(PROBLEM REQUIREMENTS)
Say, as a bare number, how many lines of the listing contain "chtít".

(DATA PROVIDED)

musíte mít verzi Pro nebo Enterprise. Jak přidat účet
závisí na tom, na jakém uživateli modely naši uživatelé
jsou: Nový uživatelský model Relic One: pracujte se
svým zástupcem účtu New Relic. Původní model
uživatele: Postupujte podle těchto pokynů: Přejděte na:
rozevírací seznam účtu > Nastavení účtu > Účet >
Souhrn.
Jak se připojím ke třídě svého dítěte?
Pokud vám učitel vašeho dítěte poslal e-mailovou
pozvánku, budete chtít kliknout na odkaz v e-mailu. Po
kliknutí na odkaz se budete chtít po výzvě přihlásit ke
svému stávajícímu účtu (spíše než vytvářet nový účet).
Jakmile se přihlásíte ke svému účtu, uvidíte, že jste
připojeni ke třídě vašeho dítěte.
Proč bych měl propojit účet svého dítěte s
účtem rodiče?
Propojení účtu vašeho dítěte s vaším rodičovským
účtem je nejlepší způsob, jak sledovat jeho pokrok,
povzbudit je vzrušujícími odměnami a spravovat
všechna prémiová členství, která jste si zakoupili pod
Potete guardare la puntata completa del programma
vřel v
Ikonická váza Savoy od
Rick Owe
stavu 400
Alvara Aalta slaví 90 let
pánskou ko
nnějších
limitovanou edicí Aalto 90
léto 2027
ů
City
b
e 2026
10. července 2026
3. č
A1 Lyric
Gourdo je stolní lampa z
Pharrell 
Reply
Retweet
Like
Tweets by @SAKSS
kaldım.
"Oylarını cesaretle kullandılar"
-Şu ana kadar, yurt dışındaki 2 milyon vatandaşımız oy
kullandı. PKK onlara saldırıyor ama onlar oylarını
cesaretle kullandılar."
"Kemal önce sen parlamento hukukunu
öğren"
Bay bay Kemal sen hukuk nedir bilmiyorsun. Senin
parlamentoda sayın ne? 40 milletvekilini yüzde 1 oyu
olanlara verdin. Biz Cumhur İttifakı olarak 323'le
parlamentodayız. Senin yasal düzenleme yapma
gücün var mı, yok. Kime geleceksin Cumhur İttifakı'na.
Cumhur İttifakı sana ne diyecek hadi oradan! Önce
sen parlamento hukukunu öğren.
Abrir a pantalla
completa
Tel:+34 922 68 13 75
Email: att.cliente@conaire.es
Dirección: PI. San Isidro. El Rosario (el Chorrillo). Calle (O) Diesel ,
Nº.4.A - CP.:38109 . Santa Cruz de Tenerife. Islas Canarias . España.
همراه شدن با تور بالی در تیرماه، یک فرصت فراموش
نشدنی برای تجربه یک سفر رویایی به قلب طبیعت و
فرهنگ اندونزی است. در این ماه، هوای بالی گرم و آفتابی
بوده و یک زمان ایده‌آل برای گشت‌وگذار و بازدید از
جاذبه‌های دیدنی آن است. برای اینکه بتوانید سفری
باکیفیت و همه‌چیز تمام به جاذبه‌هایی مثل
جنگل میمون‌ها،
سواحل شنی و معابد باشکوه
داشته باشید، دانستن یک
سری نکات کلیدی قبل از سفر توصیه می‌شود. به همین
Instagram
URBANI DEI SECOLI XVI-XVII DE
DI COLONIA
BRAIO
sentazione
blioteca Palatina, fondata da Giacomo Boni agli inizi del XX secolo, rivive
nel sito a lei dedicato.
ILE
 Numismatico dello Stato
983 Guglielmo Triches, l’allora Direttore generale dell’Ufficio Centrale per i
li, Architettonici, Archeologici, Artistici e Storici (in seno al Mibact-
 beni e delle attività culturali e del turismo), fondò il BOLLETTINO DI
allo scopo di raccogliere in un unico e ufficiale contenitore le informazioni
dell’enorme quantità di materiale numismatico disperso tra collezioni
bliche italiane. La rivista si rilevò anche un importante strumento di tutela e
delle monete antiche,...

--

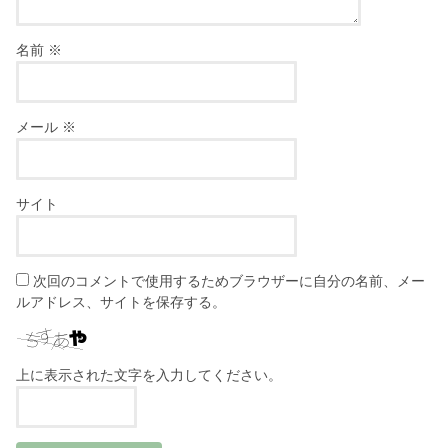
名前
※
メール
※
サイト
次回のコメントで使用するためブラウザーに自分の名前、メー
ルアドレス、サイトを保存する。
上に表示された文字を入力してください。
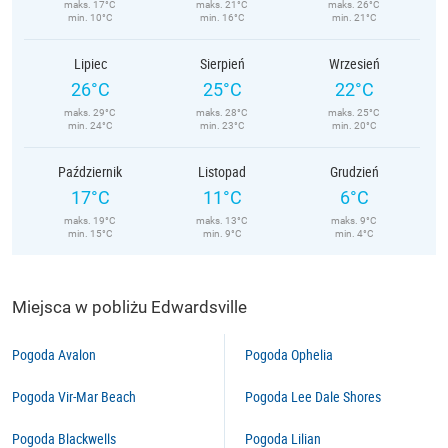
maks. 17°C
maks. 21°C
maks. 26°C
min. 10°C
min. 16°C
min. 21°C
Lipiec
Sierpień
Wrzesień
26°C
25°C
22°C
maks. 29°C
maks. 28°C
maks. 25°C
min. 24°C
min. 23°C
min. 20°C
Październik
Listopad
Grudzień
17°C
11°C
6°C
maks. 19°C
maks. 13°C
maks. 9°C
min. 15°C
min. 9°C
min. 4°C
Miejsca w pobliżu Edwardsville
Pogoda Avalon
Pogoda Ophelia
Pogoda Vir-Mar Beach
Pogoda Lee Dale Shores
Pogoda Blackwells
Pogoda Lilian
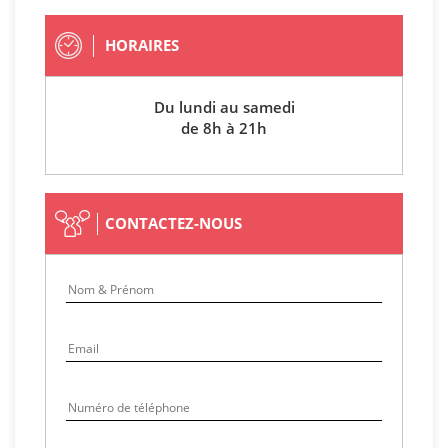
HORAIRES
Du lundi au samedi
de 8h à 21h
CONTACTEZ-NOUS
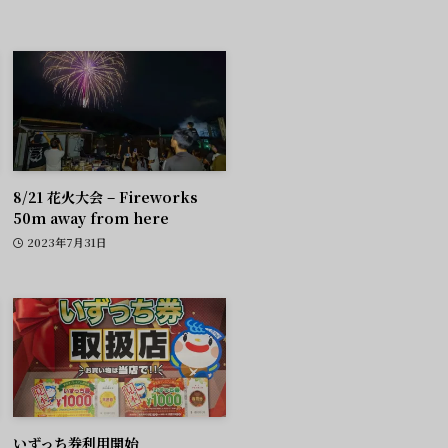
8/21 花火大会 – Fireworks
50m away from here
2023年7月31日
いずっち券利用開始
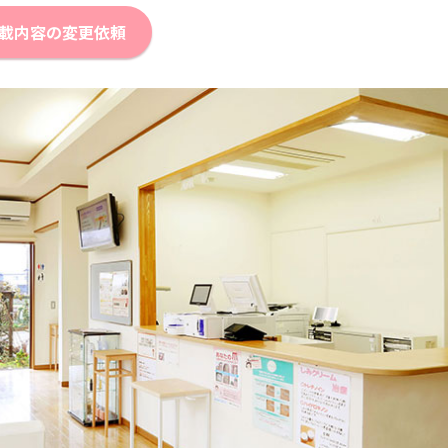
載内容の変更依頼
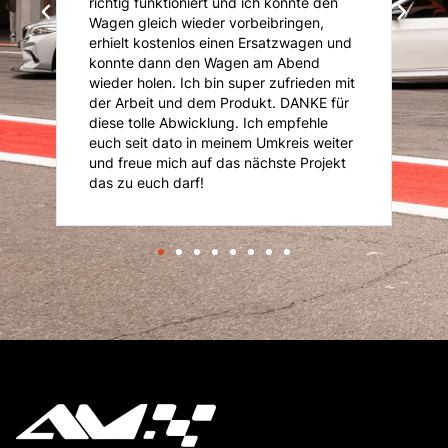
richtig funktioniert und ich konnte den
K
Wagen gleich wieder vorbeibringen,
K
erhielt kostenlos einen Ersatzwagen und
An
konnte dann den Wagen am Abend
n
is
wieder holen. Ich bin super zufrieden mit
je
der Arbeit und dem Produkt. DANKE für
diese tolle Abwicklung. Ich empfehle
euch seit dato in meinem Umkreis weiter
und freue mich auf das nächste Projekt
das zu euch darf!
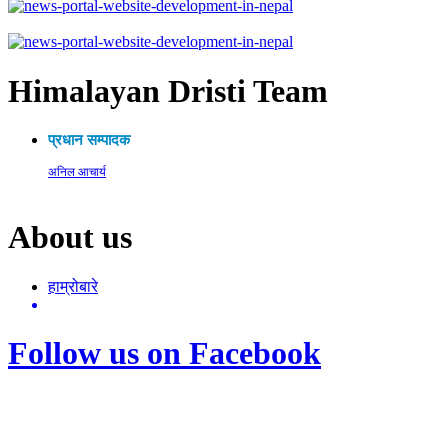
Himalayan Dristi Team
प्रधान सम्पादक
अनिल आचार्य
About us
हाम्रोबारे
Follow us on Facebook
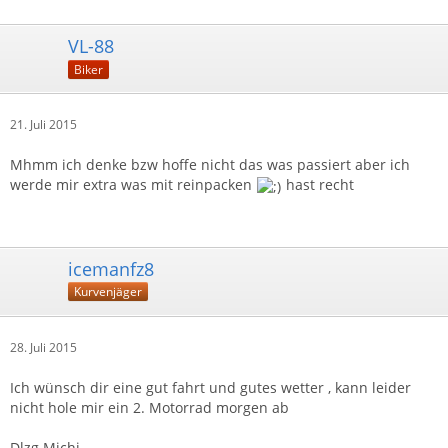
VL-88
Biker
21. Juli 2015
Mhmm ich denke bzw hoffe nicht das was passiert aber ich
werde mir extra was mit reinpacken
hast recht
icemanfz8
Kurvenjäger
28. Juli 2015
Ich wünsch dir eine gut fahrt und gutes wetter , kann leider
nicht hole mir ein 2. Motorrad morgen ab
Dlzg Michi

...

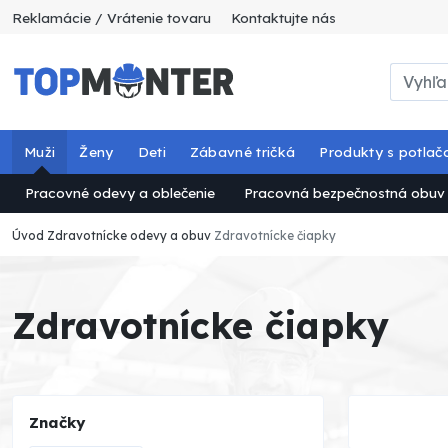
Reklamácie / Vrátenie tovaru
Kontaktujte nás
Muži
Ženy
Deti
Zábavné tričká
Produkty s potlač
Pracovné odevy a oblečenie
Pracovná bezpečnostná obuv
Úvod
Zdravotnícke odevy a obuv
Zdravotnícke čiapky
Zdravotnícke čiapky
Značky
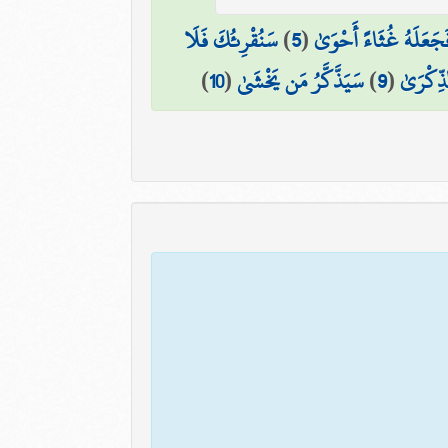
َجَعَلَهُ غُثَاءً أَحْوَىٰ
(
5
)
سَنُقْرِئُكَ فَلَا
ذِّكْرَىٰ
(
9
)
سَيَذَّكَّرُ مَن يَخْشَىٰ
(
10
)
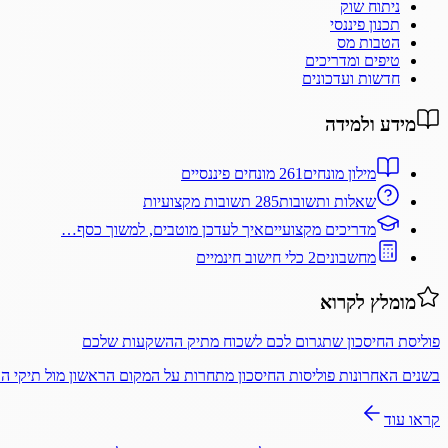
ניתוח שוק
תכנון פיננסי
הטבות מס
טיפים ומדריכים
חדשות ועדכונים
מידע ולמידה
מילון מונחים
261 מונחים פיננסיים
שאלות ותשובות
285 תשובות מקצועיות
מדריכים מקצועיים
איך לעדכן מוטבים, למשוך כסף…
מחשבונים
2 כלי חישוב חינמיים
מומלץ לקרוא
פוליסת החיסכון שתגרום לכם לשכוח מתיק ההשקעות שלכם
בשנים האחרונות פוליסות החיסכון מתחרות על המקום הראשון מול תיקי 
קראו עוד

(WORKED SOLUTION)
2